Anomaly Detection from a Tensor Train Perspective

Original authors: Alejandro Mata Ali, Aitor Moreno Fdez. de Leceta, Jorge López Rubio

Published 2026-05-05

📖 5 min read🧠 Deep dive

Original authors: Alejandro Mata Ali, Aitor Moreno Fdez. de Leceta, Jorge López Rubio

Original paper licensed under CC BY 4.0 (http://creativecommons.org/licenses/by/4.0/). ✨ This is an AI-generated explanation of the paper below. It is not written or endorsed by the authors. For technical accuracy, refer to the original paper. Read full disclaimer

Imagine you have a giant library of books. Most of the books are copies of the same popular novel (the "normal" data), but a few are strange, handwritten scribbles or completely different genres (the "anomalies"). Your goal is to find those strange books without reading every single one.

This paper presents a new way to do that using a mathematical tool called Tensor Trains. Think of this tool not as a book, but as a highly efficient compression machine (like a super-advanced Zip file).

Here is the simple breakdown of how it works, the methods they tried, and what they found.

The Core Idea: The "Squeeze" Test

The authors' main idea is based on a simple principle: Normal things fit together; weird things don't.

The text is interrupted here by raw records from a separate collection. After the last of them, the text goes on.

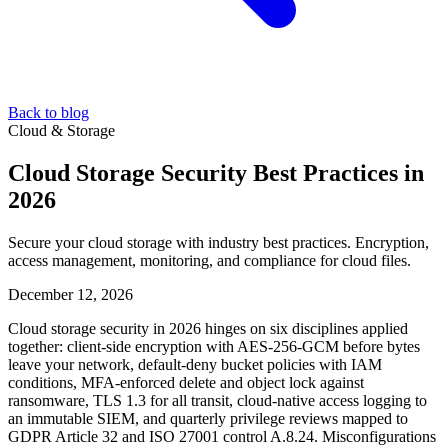
Back to blog
Cloud & Storage
Cloud Storage Security Best Practices in
2026
Secure your cloud storage with industry best practices. Encryption,
access management, monitoring, and compliance for cloud files.
December 12, 2026
Cloud storage security in 2026 hinges on six disciplines applied
together: client-side encryption with AES-256-GCM before bytes
leave your network, default-deny bucket policies with IAM
conditions, MFA-enforced delete and object lock against
ransomware, TLS 1.3 for all transit, cloud-native access logging to
an immutable SIEM, and quarterly privilege reviews mapped to
GDPR Article 32 and ISO 27001 control A.8.24. Misconfigurations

The Setup: They take a dataset (like pictures of digits or computer network logs) and feed it into their compression machine.
The Squeeze: They tell the machine to "squish" the data down, throwing away the tiny, unimportant details to save space.
The Result:
- Normal Data: Because these items share common patterns (like how all the digit "1"s look similar), the machine can squish them down and then un-squish them back to almost their original shape. They fit the mold perfectly.
- Anomalous Data: Because these items are weird or unique, they don't fit the mold. When the machine tries to squish them, it throws away too much of their unique structure. When it tries to un-squish them, they look distorted or broken.

The Test: They compare the original item with the "un-squished" version. If they look very similar, it's normal. If they look very different, it's an anomaly.

The Two Main Methods

The paper describes two ways to run this test, like two different strategies for organizing that library:

1. The "Global" Method (The Group Hug)

How it works: You feed the entire library (or a huge chunk of it) into the compression machine at once. The machine learns the "average" shape of the whole group.
The Analogy: Imagine taking a photo of the whole library, compressing that photo, and then seeing how well each individual book fits into that compressed photo.
Pros: It's fast and works well for big datasets.
Cons: It needs a lot of data to start.

2. The "Local" Method (The One-on-One)

How it works: You pick just one perfect example of a "normal" book (a training example). You build a mold based on that single book. Then, you test every other book against that specific mold.
The Analogy: You take one perfect "1" from the digit dataset, memorize its shape, and then check every other number to see if it fits that specific "1" mold.
Pros: It can be incredibly accurate (sometimes perfect).
Cons: It is extremely slow. The paper notes it is about 50 times slower than the global method.

What They Tested

The authors tested these methods on three different "libraries":

Handwritten Digits: Trying to spot a "7" when the library is mostly "1"s.
Faces: Trying to spot a different face in a room full of the same person.
Cybersecurity: Trying to spot a hacker attack in a stream of normal computer requests.

The Surprising Findings

The paper revealed a few counter-intuitive results:

Don't Over-Compress: You might think squeezing the data as much as possible would be best. However, the authors found that very light compression (just a tiny squeeze) often worked best. If you squeeze too hard, you start destroying the "normal" patterns too, making it hard to tell the difference.
The "Scaler" Trap: In data science, it's common to "scale" data (like resizing all photos to the same brightness or size) before processing. The authors found that for their specific method, scaling actually ruined the results. It was like trying to fit a square peg in a round hole; the scaling destroyed the specific patterns the machine needed to see.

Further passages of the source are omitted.